What does staging a home mean?
Think of walking into a nice, comfortable AirBnB. You want it to be clean and without a lot of clutter. Don’t have photos of your own family everywhere. Place some rugs to define the space, but don’t cover up too much of the floor, because people will wonder if you are trying to hide something. It should feel neutral and inviting.
There are more details about staging a home for sale in our article here.
Zillow says my home is worth a certain amount. Is this fact or fiction?
Typically it’s fiction. I’m not a big fan of sites like that, because they get a lot of things wrong. They don’t take into account the current state of the home, or comparable properties within your market over the last six months to give a value per square foot. I met with a client who said Zillow listed their home for $149,000 but I knew we could put it on the market for $215,000 and still get offers above asking price. When you work with a licensed real estate agent, it is our job to run the numbers, to know the comps in the area, and to anticipate what offers you can get from the four different major offers types: cash, conventional, FHA, or VA. Zillow sometimes lists the number of bedrooms inaccurately, or lists the HOA price per month when it’s really per year. so it’s preferable to go through a real estate agent instead. I feel like Realtor.com is a little more accurate and reliable than Zillow or other similar sites.
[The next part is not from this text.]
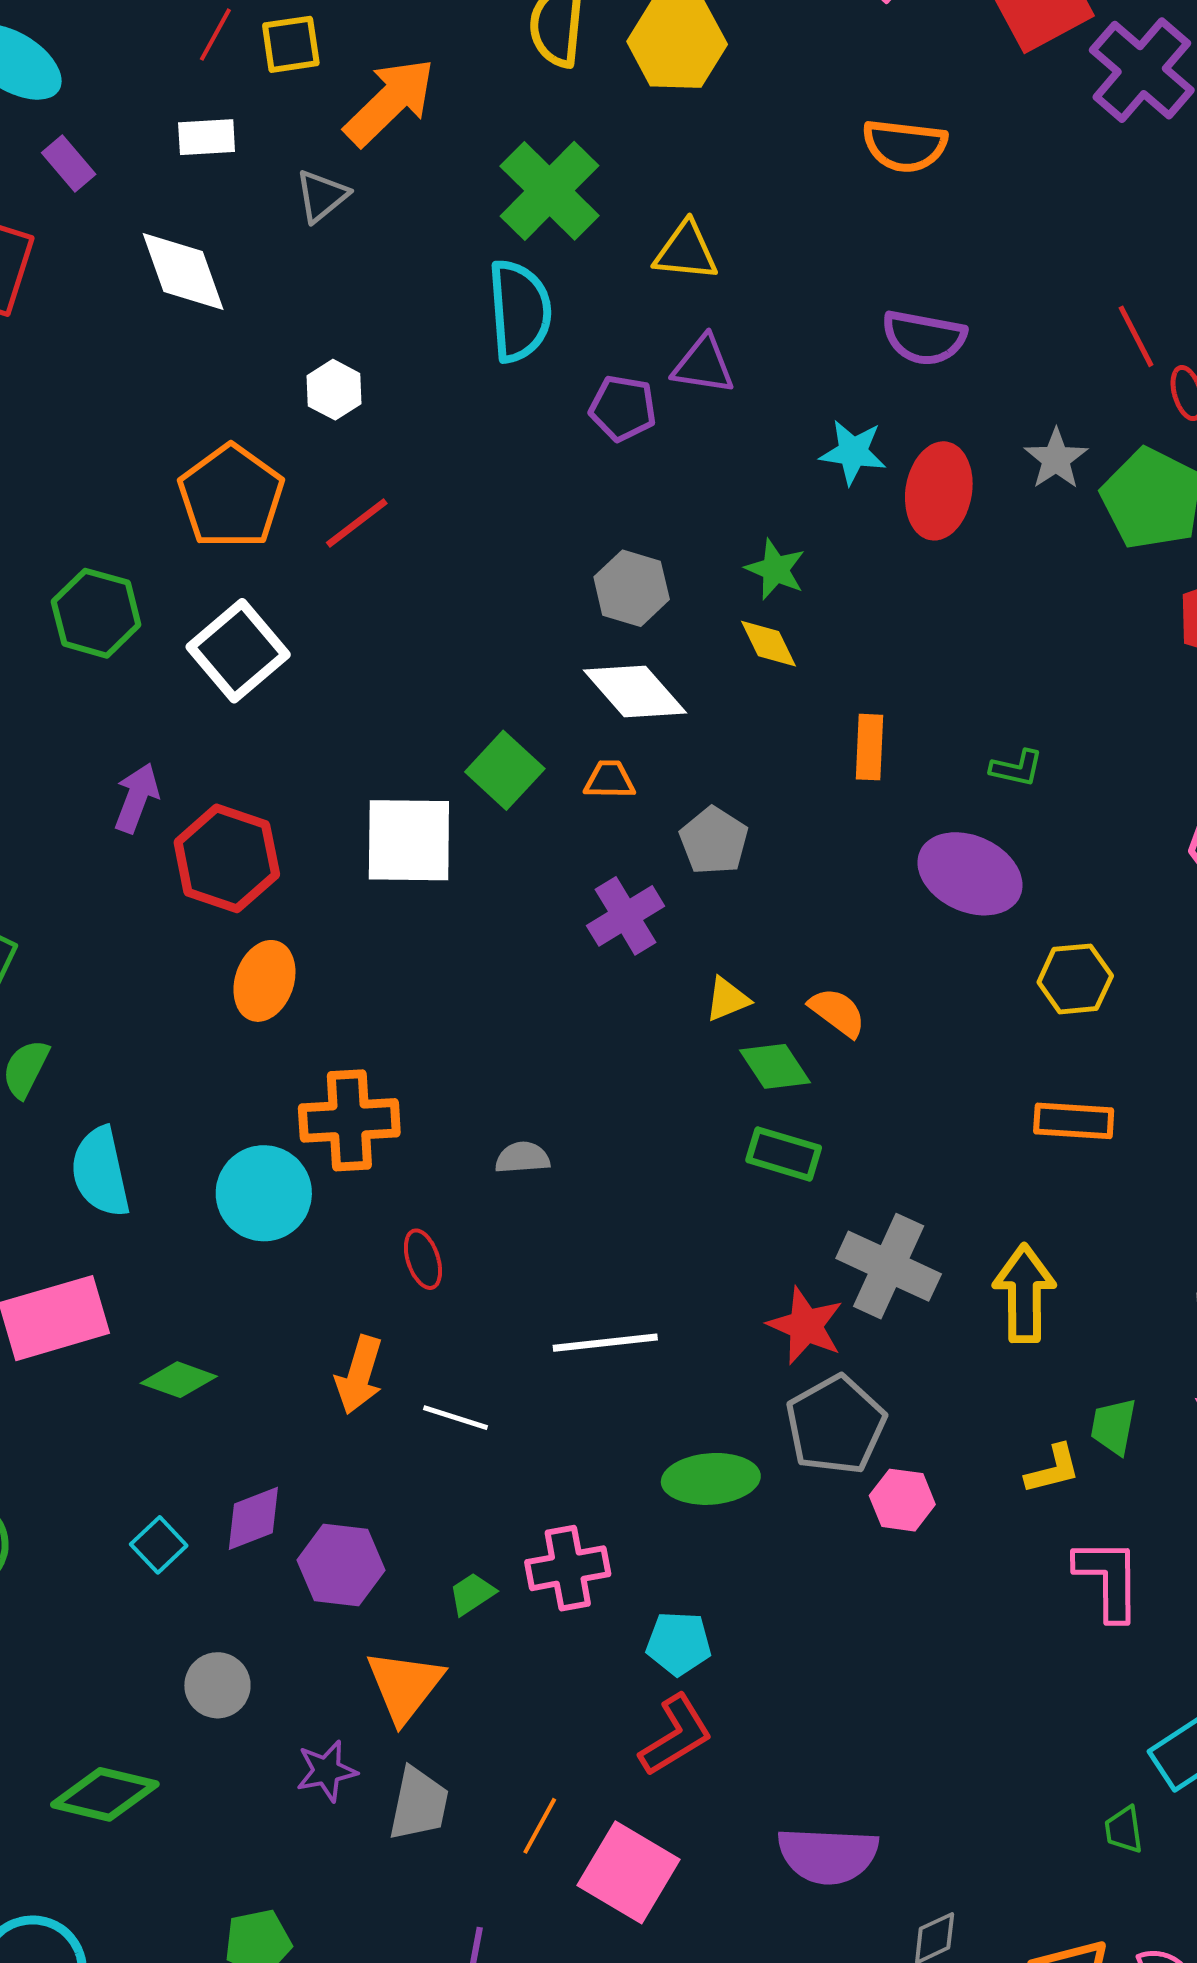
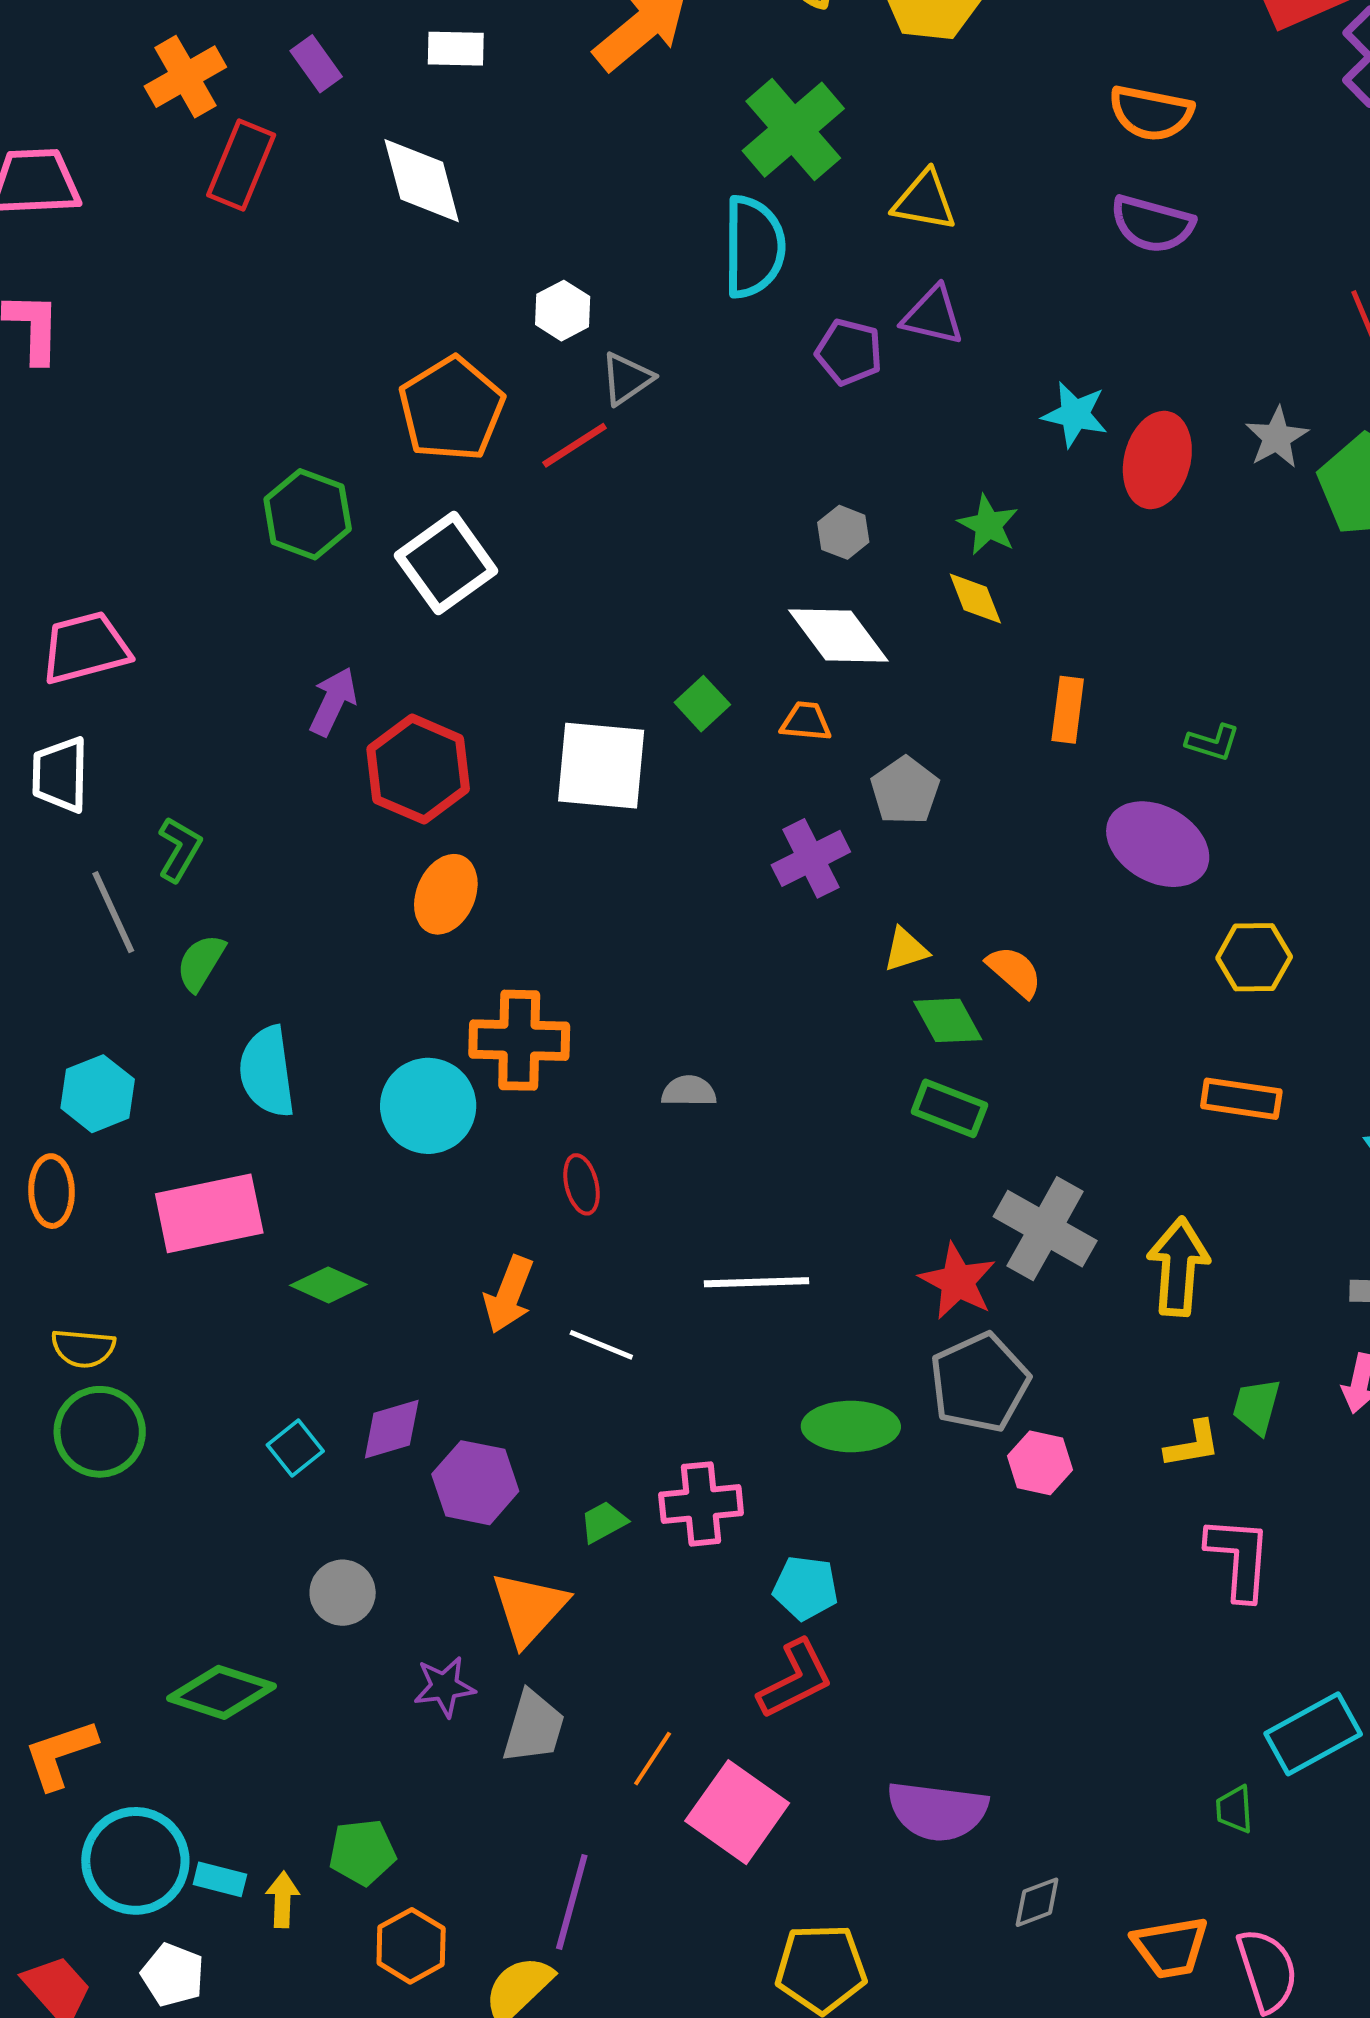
gray triangle: (322, 196) -> (627, 379), moved
purple semicircle: (924, 338) -> (1152, 224), moved
gray hexagon: (632, 588) -> (843, 532), size x0.7
green square: (505, 770) -> (702, 704), size x0.7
How much does it cost to stage, and is it worth the cost?
I would have to see your home and how much staging you actually need. Sometimes it is beneficial to leave some specific furniture in the home while it is on the market, then pick it up later using PODS or a similar storage solution. Or you can buy used pieces of furniture on the local Marketplace to stage the space, which won’t be part of your PCS shipment. So the cost depends on where you are and how much staging you need to do.
Fact or fiction: My agent will make recommendations about photos and maintenance.
Yes, they should. We do an initial walkthrough that takes 1-2 hours, and we usually go through room by room and tell them exactly what they need to do to prepare for listing. Then I will either hire a professional photographer, or I will take the photos myself by moving things around and clearing out the space, then putting things back so they can continue to live there. It really depends on whether there is an Open House, do they need professional photos, etc. A lot of my families have children, and they just need to clean up once for the photos, and then again if we do an Open House, but they can continue to live a normal life while it is on the market.
Outdoor maintenance is a big deal. Your grass needs to be cut, the house and sidewalk and driveways should all be pressure-washed. Learn more about the outdoor maintenance essentials and the value of curb appeal here.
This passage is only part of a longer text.